But he also devoted a good deal of time to another group that he claims he’s fighting against, a conspiratorial cabal he variously labeled “the establishment,” “those who control the levers of power in Washington,” “the global special interests,” and “people that don’t have your good in mind.”
In Trump’s estimation,
[t]he Washington establishment and the financial and media corporations that fund it exist for only one reason: to protect and enrich itself.
The establishment has trillions of dollars at stake in this election.
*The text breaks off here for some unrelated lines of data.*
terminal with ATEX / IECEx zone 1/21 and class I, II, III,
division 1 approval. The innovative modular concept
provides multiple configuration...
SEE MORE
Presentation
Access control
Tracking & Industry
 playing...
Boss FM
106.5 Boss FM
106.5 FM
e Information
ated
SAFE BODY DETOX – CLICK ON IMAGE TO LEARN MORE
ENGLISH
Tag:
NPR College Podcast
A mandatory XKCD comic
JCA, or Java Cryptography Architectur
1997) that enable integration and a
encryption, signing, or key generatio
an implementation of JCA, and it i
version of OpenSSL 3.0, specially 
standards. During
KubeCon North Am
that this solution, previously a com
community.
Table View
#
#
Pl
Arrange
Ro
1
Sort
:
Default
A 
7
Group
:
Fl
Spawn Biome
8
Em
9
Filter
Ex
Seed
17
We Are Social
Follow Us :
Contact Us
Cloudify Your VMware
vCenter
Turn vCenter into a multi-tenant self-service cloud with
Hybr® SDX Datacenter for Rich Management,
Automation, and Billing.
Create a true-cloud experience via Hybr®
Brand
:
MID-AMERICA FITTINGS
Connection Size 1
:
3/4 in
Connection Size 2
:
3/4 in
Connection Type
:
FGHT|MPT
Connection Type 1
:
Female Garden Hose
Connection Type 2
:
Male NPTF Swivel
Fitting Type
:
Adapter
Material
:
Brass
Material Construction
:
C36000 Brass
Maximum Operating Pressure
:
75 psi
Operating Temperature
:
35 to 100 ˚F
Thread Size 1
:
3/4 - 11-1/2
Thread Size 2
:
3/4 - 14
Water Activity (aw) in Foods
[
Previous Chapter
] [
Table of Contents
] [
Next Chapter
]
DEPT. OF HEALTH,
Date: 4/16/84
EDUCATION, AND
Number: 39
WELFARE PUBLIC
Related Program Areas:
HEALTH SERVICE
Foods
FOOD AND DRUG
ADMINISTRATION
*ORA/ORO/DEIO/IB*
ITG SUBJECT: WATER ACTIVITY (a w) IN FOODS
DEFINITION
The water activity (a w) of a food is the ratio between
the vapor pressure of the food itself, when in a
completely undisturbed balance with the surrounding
As an example, just one single trade deal they’d like to pass involves trillions of dollars, controlled by many countries, corporations and lobbyists.
As Trump and his speechwriters see it, this shadowy cabal is manipulating politics to serve its own “global” interests.
For those who control the levers of power in Washington, and for the global special interests, they partner with these people that don’t have your good in mind.
This “group,” Trump insisted, is responsible for the vast majority of America’s economic and political woes:
The political establishment that is trying to stop us is the same group responsible for our disastrous trade deals, massive illegal immigration and economic and foreign policies that have bled our country dry.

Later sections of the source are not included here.